# [Records supplied]
────────────────────────────────────────

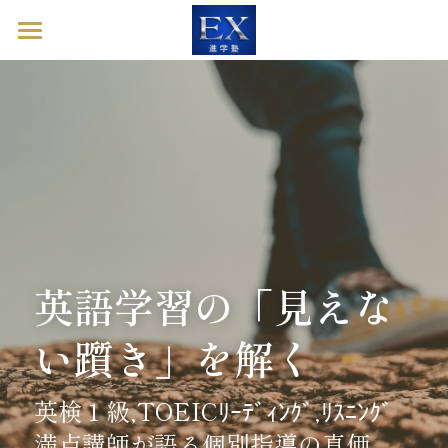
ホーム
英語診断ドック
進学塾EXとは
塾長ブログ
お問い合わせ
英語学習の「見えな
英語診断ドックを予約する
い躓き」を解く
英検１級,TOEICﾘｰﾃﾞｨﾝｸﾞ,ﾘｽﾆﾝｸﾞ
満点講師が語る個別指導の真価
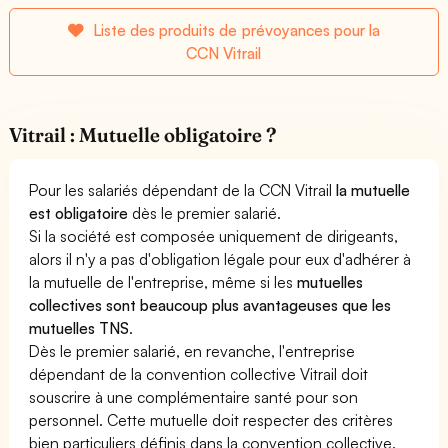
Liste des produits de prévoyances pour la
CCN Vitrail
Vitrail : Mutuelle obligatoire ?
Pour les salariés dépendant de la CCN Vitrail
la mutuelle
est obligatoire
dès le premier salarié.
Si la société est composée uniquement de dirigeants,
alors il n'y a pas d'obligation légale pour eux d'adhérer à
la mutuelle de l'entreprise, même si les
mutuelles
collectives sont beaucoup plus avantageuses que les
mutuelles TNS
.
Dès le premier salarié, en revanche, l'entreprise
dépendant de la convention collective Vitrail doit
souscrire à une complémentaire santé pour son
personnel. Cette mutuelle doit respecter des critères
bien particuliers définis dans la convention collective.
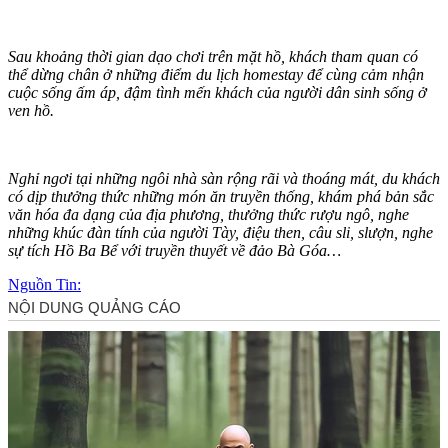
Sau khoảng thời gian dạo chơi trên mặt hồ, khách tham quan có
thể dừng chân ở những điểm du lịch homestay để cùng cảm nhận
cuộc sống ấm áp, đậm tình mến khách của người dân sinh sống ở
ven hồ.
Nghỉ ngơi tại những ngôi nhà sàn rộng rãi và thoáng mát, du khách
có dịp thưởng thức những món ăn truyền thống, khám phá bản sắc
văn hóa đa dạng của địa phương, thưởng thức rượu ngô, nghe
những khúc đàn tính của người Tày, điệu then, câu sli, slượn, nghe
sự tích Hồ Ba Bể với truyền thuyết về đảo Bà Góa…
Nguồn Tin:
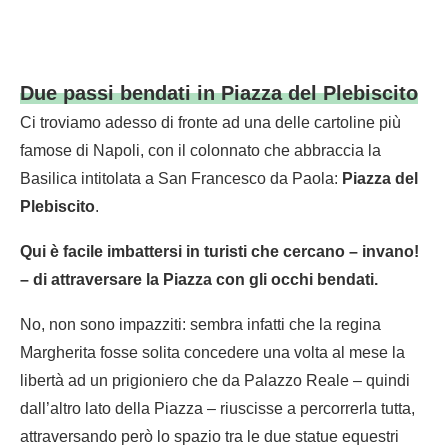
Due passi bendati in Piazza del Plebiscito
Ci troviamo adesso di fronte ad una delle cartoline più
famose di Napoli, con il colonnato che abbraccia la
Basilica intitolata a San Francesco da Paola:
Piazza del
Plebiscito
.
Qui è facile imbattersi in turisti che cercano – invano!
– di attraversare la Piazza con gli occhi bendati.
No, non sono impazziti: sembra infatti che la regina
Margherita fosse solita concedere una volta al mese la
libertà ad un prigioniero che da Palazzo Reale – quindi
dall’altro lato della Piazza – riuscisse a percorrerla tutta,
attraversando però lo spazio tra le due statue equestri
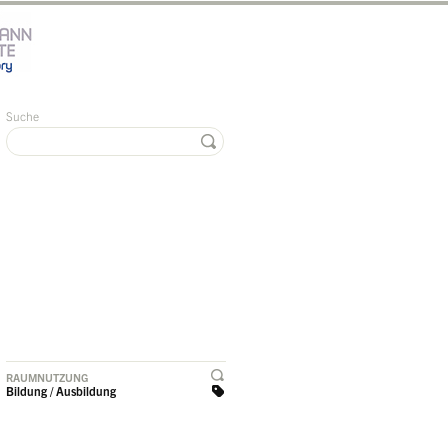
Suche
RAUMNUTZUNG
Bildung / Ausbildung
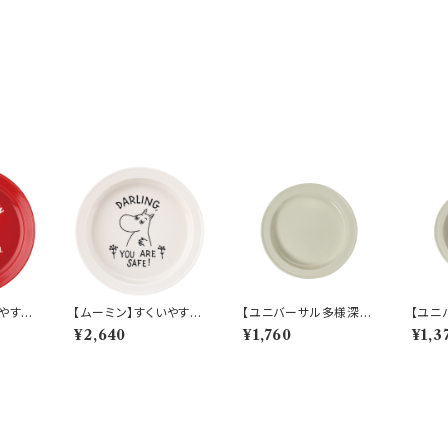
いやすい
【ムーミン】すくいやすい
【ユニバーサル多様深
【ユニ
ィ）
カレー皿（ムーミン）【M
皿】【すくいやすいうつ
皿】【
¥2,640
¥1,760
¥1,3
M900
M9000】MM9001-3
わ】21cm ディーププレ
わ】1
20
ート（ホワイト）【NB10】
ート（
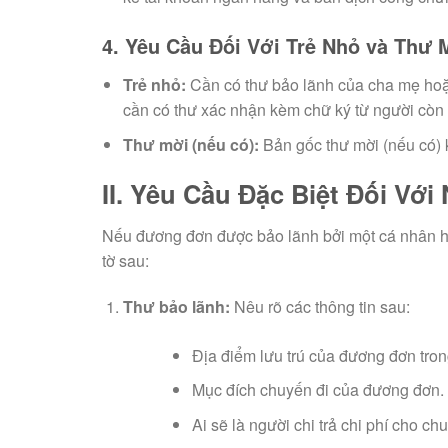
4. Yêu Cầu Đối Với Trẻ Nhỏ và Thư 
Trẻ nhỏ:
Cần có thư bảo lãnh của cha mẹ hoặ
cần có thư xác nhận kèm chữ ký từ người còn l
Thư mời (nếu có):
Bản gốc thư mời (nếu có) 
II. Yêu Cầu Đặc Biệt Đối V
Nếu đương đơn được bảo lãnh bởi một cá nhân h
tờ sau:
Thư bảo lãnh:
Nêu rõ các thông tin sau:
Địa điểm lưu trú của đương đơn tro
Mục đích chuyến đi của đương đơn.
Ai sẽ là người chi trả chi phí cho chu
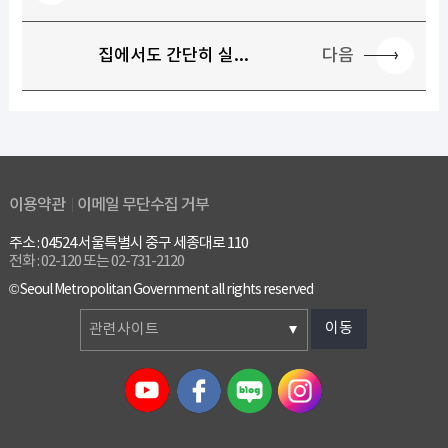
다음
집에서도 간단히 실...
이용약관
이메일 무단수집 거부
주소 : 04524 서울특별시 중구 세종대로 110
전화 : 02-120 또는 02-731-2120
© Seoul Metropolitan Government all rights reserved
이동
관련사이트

────────────────────────────────────────

# [Goal of the exercise]
Above are the records; report each line in them that includes the word "người".

# [Worked solution]
cuộc sống ấm áp, đậm tình mến khách của người dân sinh sống ở
những khúc đàn tính của người Tày, điệu then, câu sli, slượn, nghe
cần có thư xác nhận kèm chữ ký từ người còn l
Ai sẽ là người chi trả chi phí cho chu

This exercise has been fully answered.